• Requirement: Could you retype every entry below exactly as written?

[Stored data entries]
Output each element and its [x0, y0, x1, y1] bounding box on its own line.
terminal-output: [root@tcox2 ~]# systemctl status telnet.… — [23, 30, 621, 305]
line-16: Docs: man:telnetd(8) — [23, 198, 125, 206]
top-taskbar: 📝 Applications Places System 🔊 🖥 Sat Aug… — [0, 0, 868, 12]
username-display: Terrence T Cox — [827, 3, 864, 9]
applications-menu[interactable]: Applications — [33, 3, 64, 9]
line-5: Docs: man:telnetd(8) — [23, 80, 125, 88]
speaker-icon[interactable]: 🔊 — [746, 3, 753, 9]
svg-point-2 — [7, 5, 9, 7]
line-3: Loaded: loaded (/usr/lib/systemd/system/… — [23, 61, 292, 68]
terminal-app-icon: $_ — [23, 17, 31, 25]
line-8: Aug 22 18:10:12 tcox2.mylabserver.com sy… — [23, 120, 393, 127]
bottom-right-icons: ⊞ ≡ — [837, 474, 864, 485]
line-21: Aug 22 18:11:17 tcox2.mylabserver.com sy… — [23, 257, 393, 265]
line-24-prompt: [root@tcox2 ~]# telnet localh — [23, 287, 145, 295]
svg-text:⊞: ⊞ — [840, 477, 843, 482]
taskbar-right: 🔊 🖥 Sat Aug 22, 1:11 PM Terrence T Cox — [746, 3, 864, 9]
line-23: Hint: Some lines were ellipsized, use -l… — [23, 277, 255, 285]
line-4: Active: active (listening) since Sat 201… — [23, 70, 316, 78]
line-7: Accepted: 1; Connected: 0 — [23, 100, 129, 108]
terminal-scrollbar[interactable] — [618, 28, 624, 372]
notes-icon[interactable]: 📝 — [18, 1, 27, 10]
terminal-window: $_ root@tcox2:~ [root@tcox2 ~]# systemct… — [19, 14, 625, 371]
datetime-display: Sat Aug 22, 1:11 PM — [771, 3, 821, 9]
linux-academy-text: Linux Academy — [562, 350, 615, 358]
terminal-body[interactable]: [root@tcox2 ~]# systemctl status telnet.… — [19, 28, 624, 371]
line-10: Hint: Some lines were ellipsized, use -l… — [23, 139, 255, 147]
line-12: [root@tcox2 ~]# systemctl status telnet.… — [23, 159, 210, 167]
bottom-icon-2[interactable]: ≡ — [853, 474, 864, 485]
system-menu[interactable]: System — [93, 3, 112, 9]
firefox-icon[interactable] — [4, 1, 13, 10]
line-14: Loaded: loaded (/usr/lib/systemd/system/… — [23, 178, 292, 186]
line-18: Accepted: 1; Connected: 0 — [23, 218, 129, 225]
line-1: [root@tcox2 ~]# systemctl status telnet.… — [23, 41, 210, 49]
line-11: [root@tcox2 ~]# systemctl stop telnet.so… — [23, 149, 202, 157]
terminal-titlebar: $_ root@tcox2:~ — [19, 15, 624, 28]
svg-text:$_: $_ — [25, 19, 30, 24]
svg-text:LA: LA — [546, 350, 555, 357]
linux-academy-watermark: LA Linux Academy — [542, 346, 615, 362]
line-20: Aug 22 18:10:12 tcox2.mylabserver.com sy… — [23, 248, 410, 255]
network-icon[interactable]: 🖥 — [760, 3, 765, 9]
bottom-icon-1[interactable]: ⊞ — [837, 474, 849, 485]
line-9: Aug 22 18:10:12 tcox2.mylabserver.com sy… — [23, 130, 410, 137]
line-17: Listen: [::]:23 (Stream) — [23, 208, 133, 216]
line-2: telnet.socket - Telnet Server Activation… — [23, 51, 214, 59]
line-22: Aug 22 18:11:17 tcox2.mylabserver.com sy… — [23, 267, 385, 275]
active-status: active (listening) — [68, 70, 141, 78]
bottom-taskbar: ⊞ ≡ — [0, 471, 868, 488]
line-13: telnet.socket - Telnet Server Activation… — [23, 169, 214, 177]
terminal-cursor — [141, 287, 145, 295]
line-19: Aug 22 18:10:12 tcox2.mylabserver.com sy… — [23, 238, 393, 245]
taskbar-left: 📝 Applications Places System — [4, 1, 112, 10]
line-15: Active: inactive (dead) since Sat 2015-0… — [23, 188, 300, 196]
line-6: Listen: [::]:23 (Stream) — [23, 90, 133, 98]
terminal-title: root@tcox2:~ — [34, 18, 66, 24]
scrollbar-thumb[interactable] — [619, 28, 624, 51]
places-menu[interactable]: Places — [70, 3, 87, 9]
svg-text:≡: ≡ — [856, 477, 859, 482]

• Worked solution:
Output each element and its [x0, y0, x1, y1] bounding box on its own line.
terminal-output: [root@tcox2 ~]# systemctl status telnet.… — [23, 30, 621, 305]
line-16: Docs: man:telnetd(8) — [23, 198, 125, 206]
top-taskbar: 📝 Applications Places System 🔊 🖥 Sat Aug… — [0, 0, 868, 12]
username-display: Terrence T Cox — [827, 3, 864, 9]
applications-menu[interactable]: Applications — [33, 3, 64, 9]
line-5: Docs: man:telnetd(8) — [23, 80, 125, 88]
speaker-icon[interactable]: 🔊 — [746, 3, 753, 9]
svg-point-2 — [7, 5, 9, 7]
line-3: Loaded: loaded (/usr/lib/systemd/system/… — [23, 61, 292, 68]
terminal-app-icon: $_ — [23, 17, 31, 25]
line-8: Aug 22 18:10:12 tcox2.mylabserver.com sy… — [23, 120, 393, 127]
bottom-right-icons: ⊞ ≡ — [837, 474, 864, 485]
line-21: Aug 22 18:11:17 tcox2.mylabserver.com sy… — [23, 257, 393, 265]
line-24-prompt: [root@tcox2 ~]# telnet localh — [23, 287, 145, 295]
svg-text:⊞: ⊞ — [840, 477, 843, 482]
taskbar-right: 🔊 🖥 Sat Aug 22, 1:11 PM Terrence T Cox — [746, 3, 864, 9]
line-23: Hint: Some lines were ellipsized, use -l… — [23, 277, 255, 285]
line-4: Active: active (listening) since Sat 201… — [23, 70, 316, 78]
line-7: Accepted: 1; Connected: 0 — [23, 100, 129, 108]
terminal-scrollbar[interactable] — [618, 28, 624, 372]
notes-icon[interactable]: 📝 — [18, 1, 27, 10]
terminal-window: $_ root@tcox2:~ [root@tcox2 ~]# systemct… — [19, 14, 625, 371]
datetime-display: Sat Aug 22, 1:11 PM — [771, 3, 821, 9]
linux-academy-text: Linux Academy — [562, 350, 615, 358]
terminal-body[interactable]: [root@tcox2 ~]# systemctl status telnet.… — [19, 28, 624, 371]
line-10: Hint: Some lines were ellipsized, use -l… — [23, 139, 255, 147]
line-12: [root@tcox2 ~]# systemctl status telnet.… — [23, 159, 210, 167]
bottom-icon-2[interactable]: ≡ — [853, 474, 864, 485]
system-menu[interactable]: System — [93, 3, 112, 9]
firefox-icon[interactable] — [4, 1, 13, 10]
line-14: Loaded: loaded (/usr/lib/systemd/system/… — [23, 178, 292, 186]
line-18: Accepted: 1; Connected: 0 — [23, 218, 129, 225]
line-1: [root@tcox2 ~]# systemctl status telnet.… — [23, 41, 210, 49]
line-11: [root@tcox2 ~]# systemctl stop telnet.so… — [23, 149, 202, 157]
terminal-titlebar: $_ root@tcox2:~ — [19, 15, 624, 28]
svg-text:$_: $_ — [25, 19, 30, 24]
svg-text:LA: LA — [546, 350, 555, 357]
linux-academy-watermark: LA Linux Academy — [542, 346, 615, 362]
line-20: Aug 22 18:10:12 tcox2.mylabserver.com sy… — [23, 248, 410, 255]
network-icon[interactable]: 🖥 — [760, 3, 765, 9]
bottom-icon-1[interactable]: ⊞ — [837, 474, 849, 485]
line-9: Aug 22 18:10:12 tcox2.mylabserver.com sy… — [23, 130, 410, 137]
line-17: Listen: [::]:23 (Stream) — [23, 208, 133, 216]
line-2: telnet.socket - Telnet Server Activation… — [23, 51, 214, 59]
line-22: Aug 22 18:11:17 tcox2.mylabserver.com sy… — [23, 267, 385, 275]
active-status: active (listening) — [68, 70, 141, 78]
bottom-taskbar: ⊞ ≡ — [0, 471, 868, 488]
line-13: telnet.socket - Telnet Server Activation… — [23, 169, 214, 177]
terminal-cursor — [141, 287, 145, 295]
line-19: Aug 22 18:10:12 tcox2.mylabserver.com sy… — [23, 238, 393, 245]
taskbar-left: 📝 Applications Places System — [4, 1, 112, 10]
line-15: Active: inactive (dead) since Sat 2015-0… — [23, 188, 300, 196]
line-6: Listen: [::]:23 (Stream) — [23, 90, 133, 98]
terminal-title: root@tcox2:~ — [34, 18, 66, 24]
scrollbar-thumb[interactable] — [619, 28, 624, 51]
places-menu[interactable]: Places — [70, 3, 87, 9]
svg-text:≡: ≡ — [856, 477, 859, 482]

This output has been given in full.